- Original air date: 29 November 2010
- Running time: 30 mins

Episode chronology
| ← Previous "British Schools, Islamic Rules" | Next → "Addicted to Games?" |

= FIFA's Dirty Secrets =

"FIFA's Dirty Secrets" is an episode of the BBC documentary series Panorama which was broadcast on 29 November 2010.

==Overview==
The half-hour programme saw investigative journalist Andrew Jennings look into allegations of corruption with FIFA, the world's governing body of association football. Within the programme, Jennings alleged that three members of FIFA's executive committee had received bribes by International Sports and Leisure, a marketing partner of FIFA. The three men – Nicolas Leoz, Issa Hayatou, and Ricardo Teixeira – were reportedly involved with a sports marketing firm responsible for broadcasting rights, from which they were alleged to have received payments. Jennings further alleged that a fourth official was involved in ticket reselling (ticket touting). Jennings claimed that both matters had not been adequately investigated by Sepp Blatter, the President of FIFA. It also made a series of claims about the bidding process for hosting the FIFA World Cup.
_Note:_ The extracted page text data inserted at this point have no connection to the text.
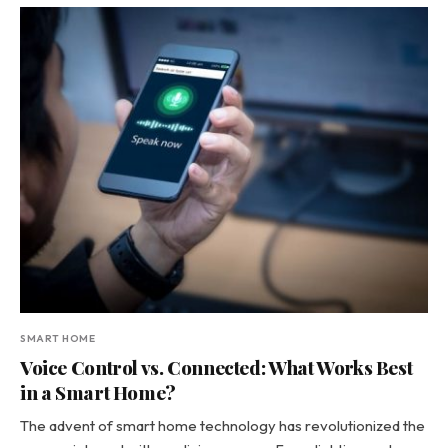
SMART HOME
Voice Control vs. Connected: What Works Best
in a Smart Home?
The advent of smart home technology has revolutionized the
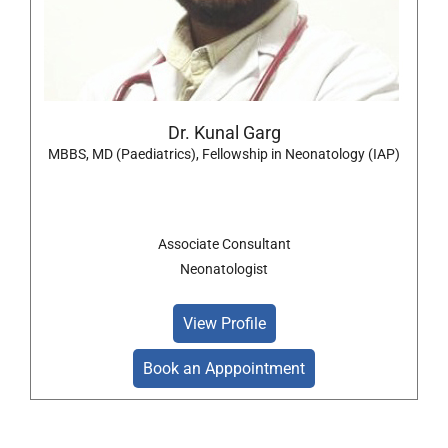
Dr. Kunal Garg
MBBS, MD (Paediatrics), Fellowship in Neonatology (IAP)
Associate Consultant
Neonatologist
View Profile
Book an Apppointment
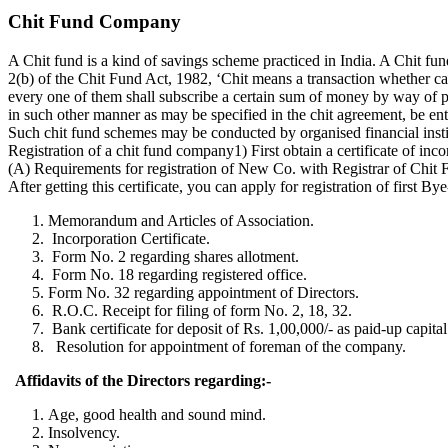
Chit Fund Company
A Chit fund is a kind of savings scheme practiced in India. A Chit f
2(b) of the Chit Fund Act, 1982, ‘Chit means a transaction whether cal
every one of them shall subscribe a certain sum of money by way of peri
in such other manner as may be specified in the chit agreement, be enti
Such chit fund schemes may be conducted by organised financial insti
Registration of a chit fund company1) First obtain a certificate of in
(A) Requirements for registration of New Co. with Registrar of Chit
After getting this certificate, you can apply for registration of firs
Memorandum and Articles of Association.
Incorporation Certificate.
Form No. 2 regarding shares allotment.
Form No. 18 regarding registered office.
Form No. 32 regarding appointment of Directors.
R.O.C. Receipt for filing of form No. 2, 18, 32.
Bank certificate for deposit of Rs. 1,00,000/- as paid-up capital
Resolution for appointment of foreman of the company.
Affidavits of the Directors regarding:-
Age, good health and sound mind.
Insolvency.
Hayatou, who is the vice-president of FIFA, denied all accusations of involvement in the scheme and claimed money was in fact paid to the Confederation of African Football (CAF). He threatened to sue the BBC for the making of the documentary.

The documentary was broadcast only three days before the result of the bidding process for the 2018 and 2022 FIFA World Cups were announced. Some commentators expressed concern that the timing of the broadcast might negatively impact England's chances of hosting the former tournament, with certain media figures and politicians accusing the BBC of being unpatriotic; however, the BBC defended these claims. Russia ultimately won the right to host the FIFA World Cup in 2018, with Qatar emerging victorious for the 2022 tournament. The question of whether the documentary was a crucial factor in England losing the contest was brought up after the result was announced.

The programme received 51 complaints from viewers.